■ **EXERCISE**
Show every line of the data that includes the word "subnet".

■ **EXTRACTED ENTRIES**

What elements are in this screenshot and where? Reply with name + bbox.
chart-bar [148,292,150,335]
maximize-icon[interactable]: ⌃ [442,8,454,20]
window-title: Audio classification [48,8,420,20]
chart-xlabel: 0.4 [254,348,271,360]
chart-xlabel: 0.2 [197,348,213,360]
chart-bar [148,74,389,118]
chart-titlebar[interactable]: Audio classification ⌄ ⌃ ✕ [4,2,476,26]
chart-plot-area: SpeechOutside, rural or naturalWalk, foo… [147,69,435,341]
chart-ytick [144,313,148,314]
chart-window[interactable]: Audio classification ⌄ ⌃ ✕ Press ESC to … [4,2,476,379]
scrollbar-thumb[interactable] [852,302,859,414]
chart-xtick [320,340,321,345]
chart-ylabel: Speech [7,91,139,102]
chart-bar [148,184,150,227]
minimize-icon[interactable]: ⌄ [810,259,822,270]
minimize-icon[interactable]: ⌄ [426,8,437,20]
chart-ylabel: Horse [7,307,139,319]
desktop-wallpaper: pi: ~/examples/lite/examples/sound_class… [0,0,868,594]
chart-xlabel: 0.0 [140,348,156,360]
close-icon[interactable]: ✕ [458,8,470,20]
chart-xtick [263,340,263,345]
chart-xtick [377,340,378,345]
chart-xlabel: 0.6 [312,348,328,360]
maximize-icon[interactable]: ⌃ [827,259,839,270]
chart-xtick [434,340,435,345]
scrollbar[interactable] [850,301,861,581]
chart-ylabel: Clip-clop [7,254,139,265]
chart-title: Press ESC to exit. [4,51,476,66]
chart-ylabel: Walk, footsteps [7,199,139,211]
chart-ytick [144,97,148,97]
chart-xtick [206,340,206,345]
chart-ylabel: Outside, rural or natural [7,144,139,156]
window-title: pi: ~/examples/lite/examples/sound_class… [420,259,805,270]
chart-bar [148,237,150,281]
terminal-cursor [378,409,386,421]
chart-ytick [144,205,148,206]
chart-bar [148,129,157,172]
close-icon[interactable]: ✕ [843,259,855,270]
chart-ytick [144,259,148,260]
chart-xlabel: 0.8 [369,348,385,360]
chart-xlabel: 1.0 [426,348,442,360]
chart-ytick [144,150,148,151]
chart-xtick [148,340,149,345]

---

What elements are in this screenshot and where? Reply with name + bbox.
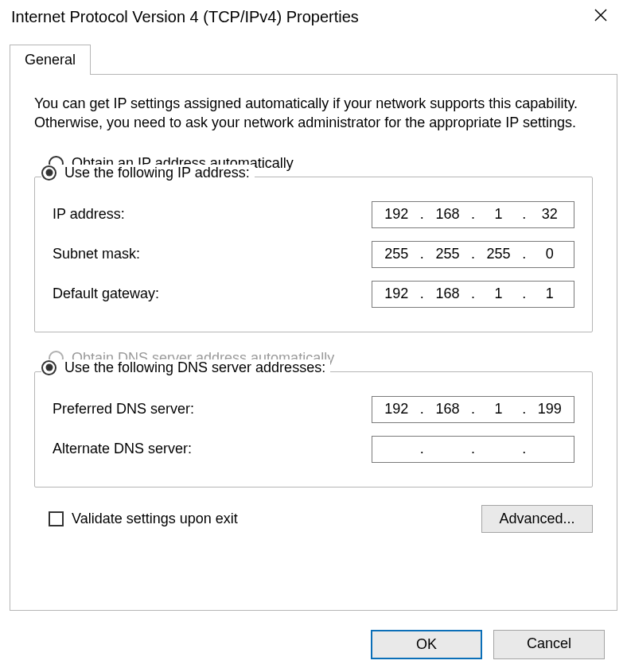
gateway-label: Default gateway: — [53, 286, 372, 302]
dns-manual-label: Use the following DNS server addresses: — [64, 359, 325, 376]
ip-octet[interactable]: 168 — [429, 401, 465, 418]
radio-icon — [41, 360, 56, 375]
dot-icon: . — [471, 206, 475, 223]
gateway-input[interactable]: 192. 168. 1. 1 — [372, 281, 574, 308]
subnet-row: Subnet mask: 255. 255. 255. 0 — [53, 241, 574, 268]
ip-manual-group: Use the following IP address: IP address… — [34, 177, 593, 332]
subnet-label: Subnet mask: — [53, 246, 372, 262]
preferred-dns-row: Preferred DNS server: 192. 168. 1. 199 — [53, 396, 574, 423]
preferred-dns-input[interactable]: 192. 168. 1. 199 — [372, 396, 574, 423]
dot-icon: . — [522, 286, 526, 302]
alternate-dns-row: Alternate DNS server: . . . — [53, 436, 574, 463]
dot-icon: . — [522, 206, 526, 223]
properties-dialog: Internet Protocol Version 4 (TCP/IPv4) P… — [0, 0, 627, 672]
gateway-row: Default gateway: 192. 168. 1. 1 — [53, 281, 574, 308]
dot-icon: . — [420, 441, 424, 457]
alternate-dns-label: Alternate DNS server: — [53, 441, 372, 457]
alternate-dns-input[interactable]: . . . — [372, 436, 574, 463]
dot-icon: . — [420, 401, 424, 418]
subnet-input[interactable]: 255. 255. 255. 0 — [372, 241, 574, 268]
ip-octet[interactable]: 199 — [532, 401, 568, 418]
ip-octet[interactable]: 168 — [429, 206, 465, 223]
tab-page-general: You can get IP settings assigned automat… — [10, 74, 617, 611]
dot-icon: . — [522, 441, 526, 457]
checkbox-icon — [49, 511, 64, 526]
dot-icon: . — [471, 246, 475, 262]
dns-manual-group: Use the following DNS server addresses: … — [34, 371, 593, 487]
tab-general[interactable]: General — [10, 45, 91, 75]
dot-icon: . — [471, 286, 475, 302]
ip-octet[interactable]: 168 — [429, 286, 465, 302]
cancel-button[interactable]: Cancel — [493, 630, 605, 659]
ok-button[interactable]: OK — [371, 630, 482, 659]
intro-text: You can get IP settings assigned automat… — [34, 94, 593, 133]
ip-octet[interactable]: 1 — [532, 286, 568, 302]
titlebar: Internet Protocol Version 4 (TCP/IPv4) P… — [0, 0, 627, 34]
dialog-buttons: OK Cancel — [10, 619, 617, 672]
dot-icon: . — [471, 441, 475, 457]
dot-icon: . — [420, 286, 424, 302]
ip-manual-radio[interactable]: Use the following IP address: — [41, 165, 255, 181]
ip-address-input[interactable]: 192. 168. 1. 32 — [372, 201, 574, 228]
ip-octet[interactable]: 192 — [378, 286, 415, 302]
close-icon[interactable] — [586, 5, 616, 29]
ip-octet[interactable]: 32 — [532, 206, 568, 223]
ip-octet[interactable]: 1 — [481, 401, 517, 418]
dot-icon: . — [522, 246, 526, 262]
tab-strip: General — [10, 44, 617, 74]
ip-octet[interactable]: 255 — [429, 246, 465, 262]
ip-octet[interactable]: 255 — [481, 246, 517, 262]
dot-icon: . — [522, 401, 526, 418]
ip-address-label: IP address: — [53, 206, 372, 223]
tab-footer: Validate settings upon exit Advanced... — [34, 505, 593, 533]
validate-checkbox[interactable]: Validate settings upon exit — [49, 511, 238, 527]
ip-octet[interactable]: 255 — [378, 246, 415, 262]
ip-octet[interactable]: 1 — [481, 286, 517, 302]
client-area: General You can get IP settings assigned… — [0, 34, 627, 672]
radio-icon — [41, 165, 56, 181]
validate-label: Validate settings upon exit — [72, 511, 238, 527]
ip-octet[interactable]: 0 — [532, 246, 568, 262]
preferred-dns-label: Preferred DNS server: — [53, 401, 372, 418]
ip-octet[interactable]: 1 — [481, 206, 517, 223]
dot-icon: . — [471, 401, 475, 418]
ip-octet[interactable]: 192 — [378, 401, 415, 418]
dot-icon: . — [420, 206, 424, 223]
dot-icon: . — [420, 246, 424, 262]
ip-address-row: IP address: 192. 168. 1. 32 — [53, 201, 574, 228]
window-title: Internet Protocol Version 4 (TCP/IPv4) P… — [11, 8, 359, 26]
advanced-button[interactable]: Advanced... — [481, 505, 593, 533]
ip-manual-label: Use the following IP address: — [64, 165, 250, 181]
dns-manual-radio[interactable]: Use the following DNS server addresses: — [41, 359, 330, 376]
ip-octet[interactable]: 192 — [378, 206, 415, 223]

■ **RESPONSE**
subnet-row: Subnet mask: 255. 255. 255. 0 — [53, 241, 574, 268]
subnet-label: Subnet mask: — [53, 246, 372, 262]
subnet-input[interactable]: 255. 255. 255. 0 — [372, 241, 574, 268]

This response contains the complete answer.